### WHAT THE EXERCISE ASKS
Although the entries contain pictures, only their text goes into the copy, set down exactly.

### THE DATA
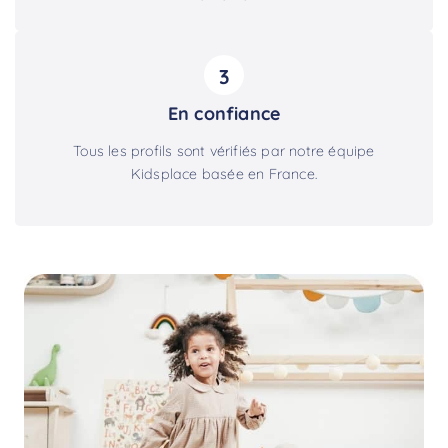
3
En confiance
Tous les profils sont vérifiés par notre équipe
Kidsplace basée en France.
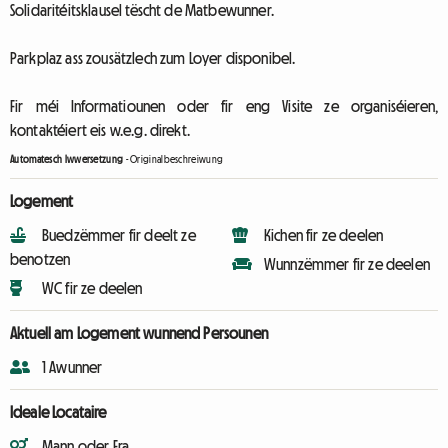
Solidaritéitsklausel tëscht de Matbewunner.
Parkplaz ass zousätzlech zum Loyer disponibel.
Fir méi Informatiounen oder fir eng Visite ze organiséieren,
kontaktéiert eis w.e.g. direkt.
Automatesch Iwwersetzung
-
Originalbeschreiwung
Logement
Buedzëmmer fir deelt ze
Kichen fir ze deelen
benotzen
Wunnzëmmer fir ze deelen
WC fir ze deelen
Aktuell am Logement wunnend Persounen
1 Awunner
Ideale Locataire
Mann oder Fra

### RESULT BELOW
3
En confiance
Tous les profils sont vérifiés par notre équipe
Kidsplace basée en France.
Solidaritéitsklausel tëscht de Matbewunner.
Parkplaz ass zousätzlech zum Loyer disponibel.
Fir méi Informatiounen oder fir eng Visite ze organiséieren,
kontaktéiert eis w.e.g. direkt.
Automatesch Iwwersetzung
-
Originalbeschreiwung
Logement
Buedzëmmer fir deelt ze
Kichen fir ze deelen
benotzen
Wunnzëmmer fir ze deelen
WC fir ze deelen
Aktuell am Logement wunnend Persounen
1 Awunner
Ideale Locataire
Mann oder Fra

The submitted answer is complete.